It is rare to find a program on TV all about our favourite ingredient; chocolate. Thankfully for us, Michel Roux Junior took it upon himself to find the perfect chocolate and provided us with an hour of entertainment on our favourite topic.
For clarity purposes, it is probably best to explain here that we as a company are 'chocolatiers', meaning we use French couverture in our famous products such as our luxury chocolate truffles or covering our melt in the mouth handmade honeycomb. We aren't however a 'chocolate maker' who sources beans from around the world and turns them into chocolate. Each discipline has it's own skill set, much like a coffee roaster and a coffee barista. 99% of chocolate companies in the UK are in the 'chocolatier' category like us, with perhaps only three 'chocolate makers' in the UK making chocolate from the bean. Most chocolatiers in the UK will use cheaper Belgian couverture in their products, however as Michel Roux Junior explained at the very beginning of his program, the best couverture is made in France, which is the very reason we use it in our creations. To find out more about the difference between a chocolatier and a chocolate maker, you can read our recent blog article on the topic here.

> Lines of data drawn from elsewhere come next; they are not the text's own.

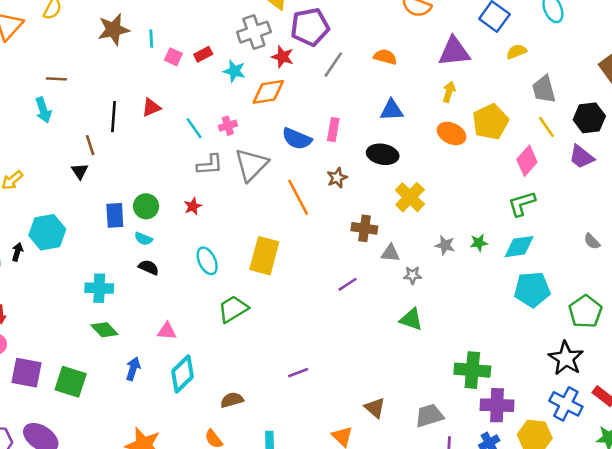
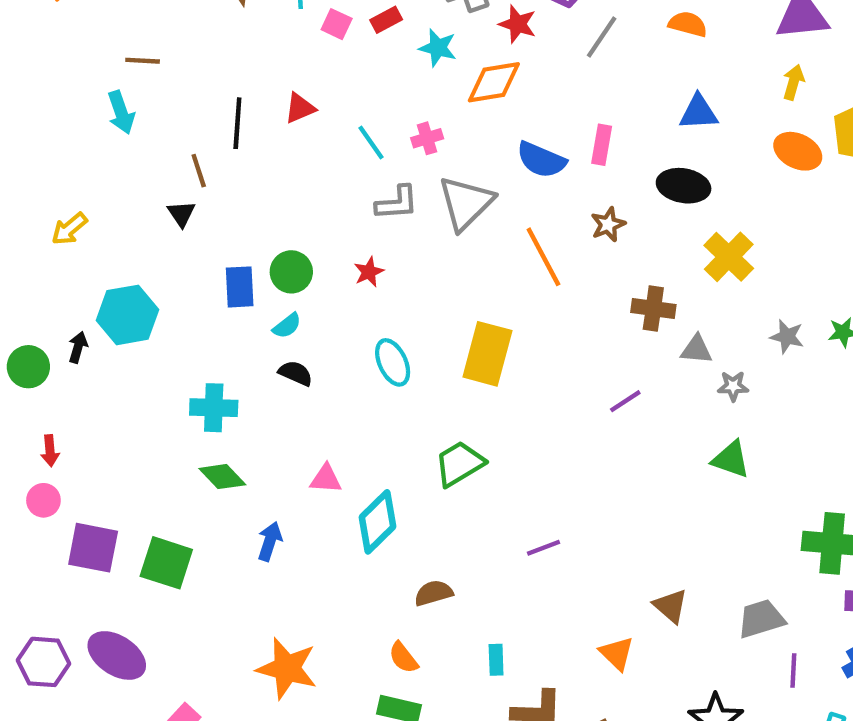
cyan semicircle: (143, 239) -> (287, 326), turned -60
green trapezoid: (233, 309) -> (459, 464), moved
cyan diamond: (182, 374) -> (377, 522), moved

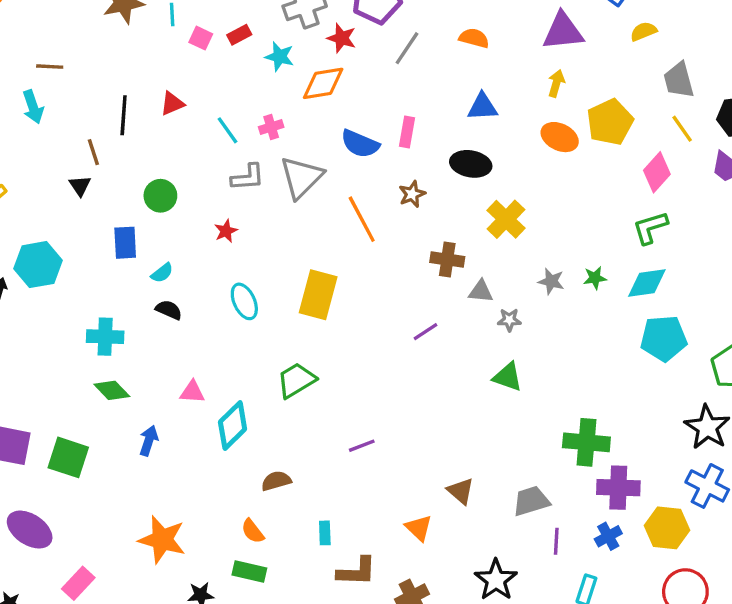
green circle: (291, 272) -> (160, 196), moved

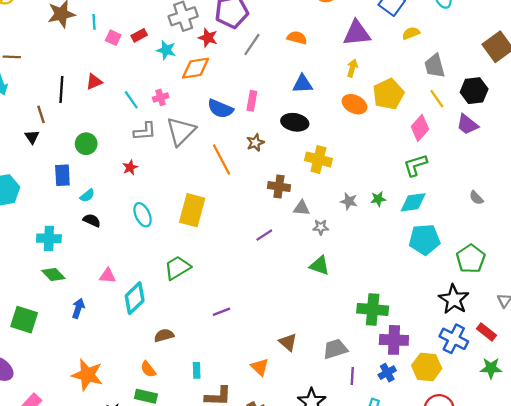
yellow cross: (506, 219) -> (318, 159), turned -30

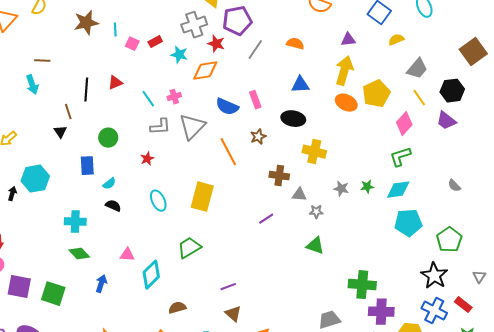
purple triangle: (357, 33) -> (348, 40), size x0.6
gray trapezoid: (435, 66) -> (417, 69), turned -125
yellow arrow: (352, 68) -> (344, 71), size x1.8
pink rectangle: (252, 101) -> (255, 100), turned -30
brown triangle: (288, 342) -> (233, 314), moved

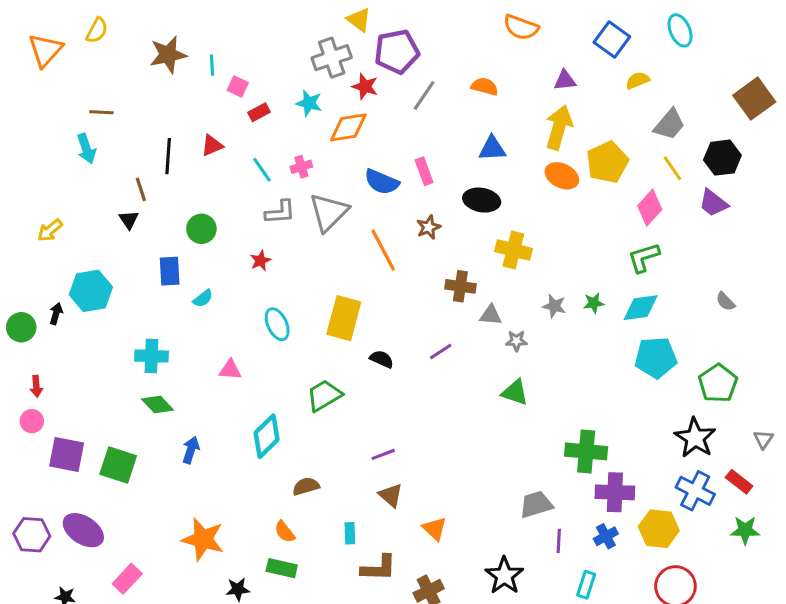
red rectangle: (155, 42) -> (259, 112), moved
black semicircle: (113, 206) -> (382, 359), moved
pink triangle: (127, 255) -> (230, 370), moved

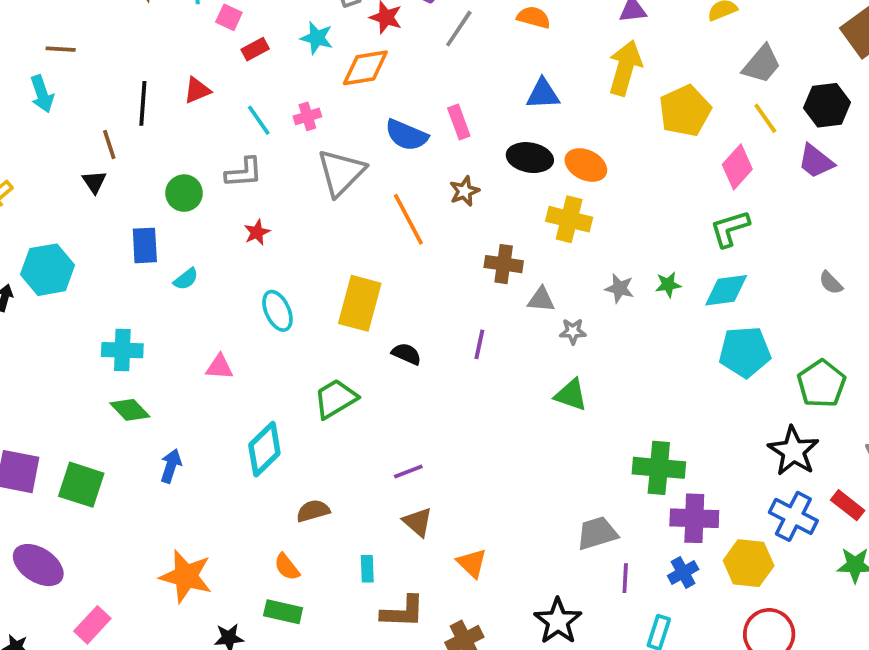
orange ellipse: (562, 176) -> (586, 165), moved
gray L-shape: (280, 212) -> (244, 172), moved
purple line: (441, 351) -> (479, 344), turned -45

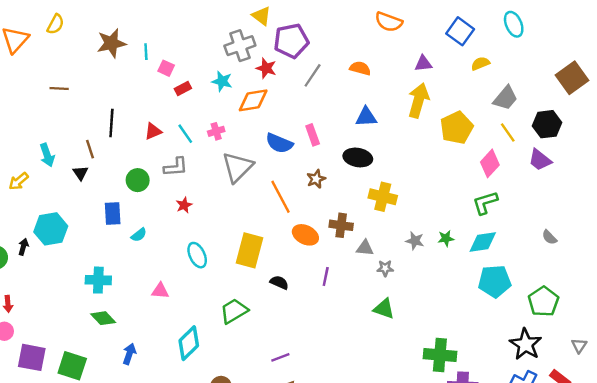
red triangle: (197, 90) -> (153, 131), moved
cyan arrow: (42, 94) -> (47, 155), moved
orange ellipse: (586, 165) -> (305, 235), moved

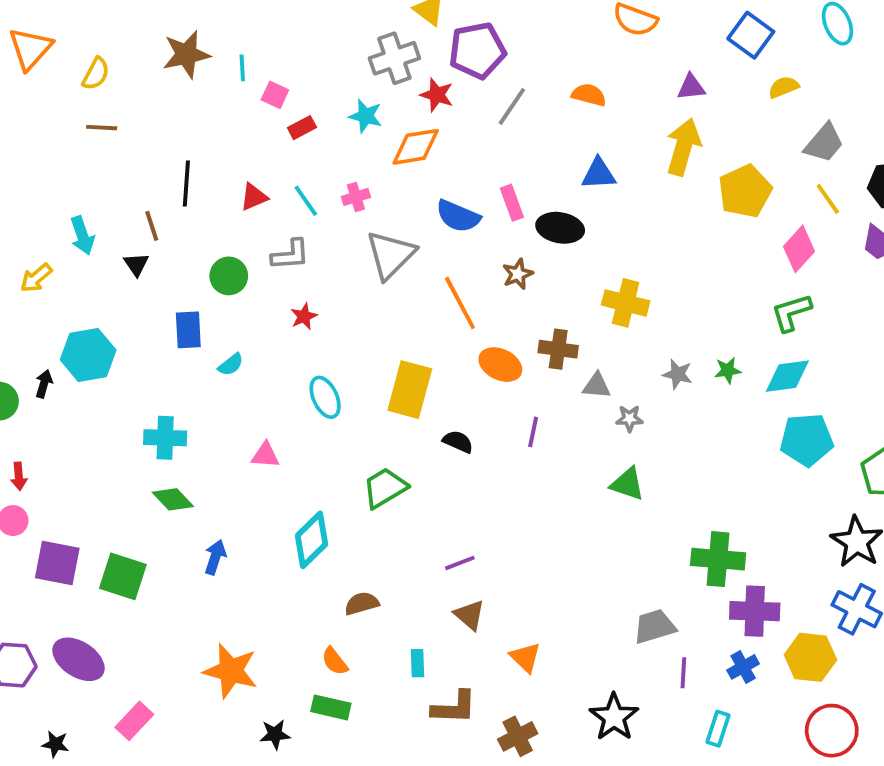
yellow semicircle: (56, 24) -> (96, 74), moved
black ellipse: (358, 157) -> (560, 228), moved

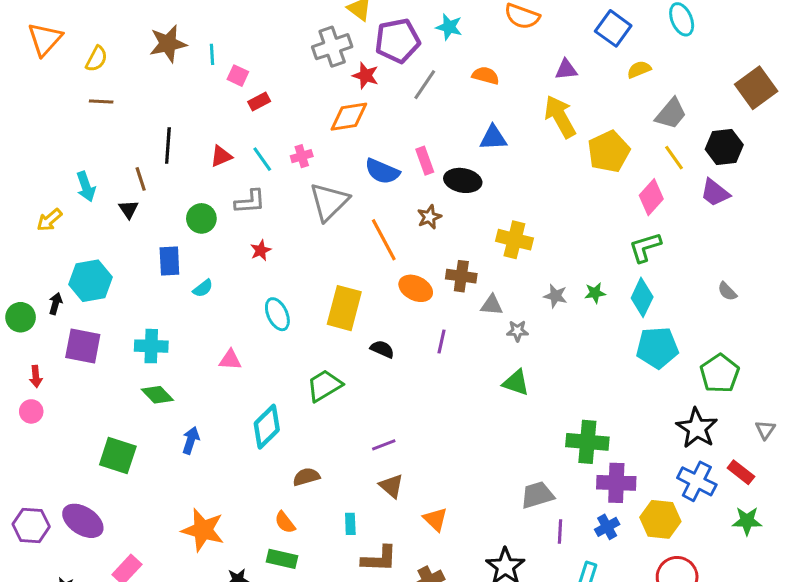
cyan star: (366, 116) -> (449, 27), moved
yellow arrow: (683, 147) -> (560, 117), turned -45
cyan diamond: (787, 376) -> (642, 297), turned -57
purple square: (57, 563) -> (83, 346), moved

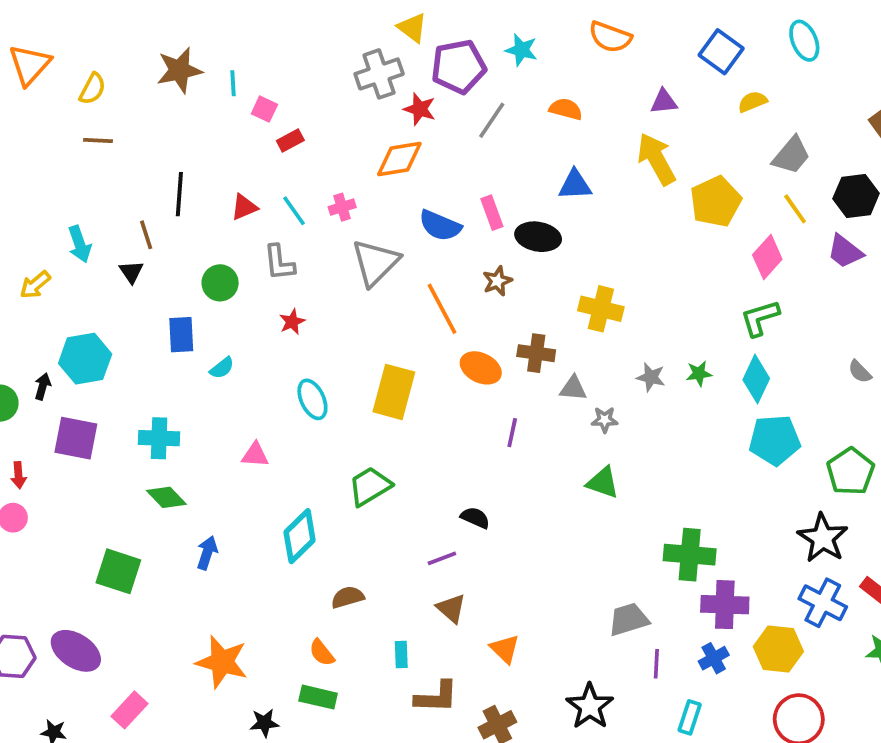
gray L-shape: (250, 202) -> (279, 263), turned 88
black semicircle: (382, 349) -> (475, 518), moved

The first chocolate factory Michel visited was the world famous Bernachon in Lyon. This is a family run chocolate company, now in it's third generation. Focusing on very small batches of chocolate, they are unique in the sense that they are one of very few companies that are a chocolate maker, making chocolate from beans that they source from around the world and using them in their chocolatier creations. The amazing thing to watch out for in this small bean to bar chocolate factory is the stunning machinery. Rather than having brand new stainless steel machinery, the family prefer to use antique chocolate machines. It is widely reported that the older machinery helps develop more interesting and intense flavours. We think it looks much better too! Interestingly, many people do not know that after the chocolate making process the chocolate will actually need to mature before being used, typically for 30 days, which takes away some of the bitterness.
After a couple of visits to chocolate shops in Lyon Michel then headed to Paris to meet some of France's best known artisan ‘chocolatiers’. The two chocolatiers he went to visit were Jean-Paul Hevin and Patrick Roger.
Jean-Paul is famous for combining traditional artisan techniques with a modern flair and a love for modern machinery. Patrick Roger is one of the most interesting men in chocolate, famous for his chocolates, but perhaps more famous for his chocolate sculptures. His sculptures include life size Gorillas, Alligators, a 10 meter high chocolate Christmas tree. Amazingly, his chocolate sculptures are now cast in bronze to preserve the incredible artwork for evermore.
Overall, we found the program informative and interesting. We are big advocates of consumers understanding the difference between a chocolatier and a chocolate maker and we feel the program helped shed a bit of light on the different disciplines. We did however feel that the program lacked a little in direction with a slightly rushed ending with Michel Roux Junior visiting the largest chocolate maker in the world, Callebaut. Here he blended his very own chocolate using beans from different origins. We would have loved to have seen him blend his own chocolate at Bernachon, or our favourite chocolate maker, Valrhona!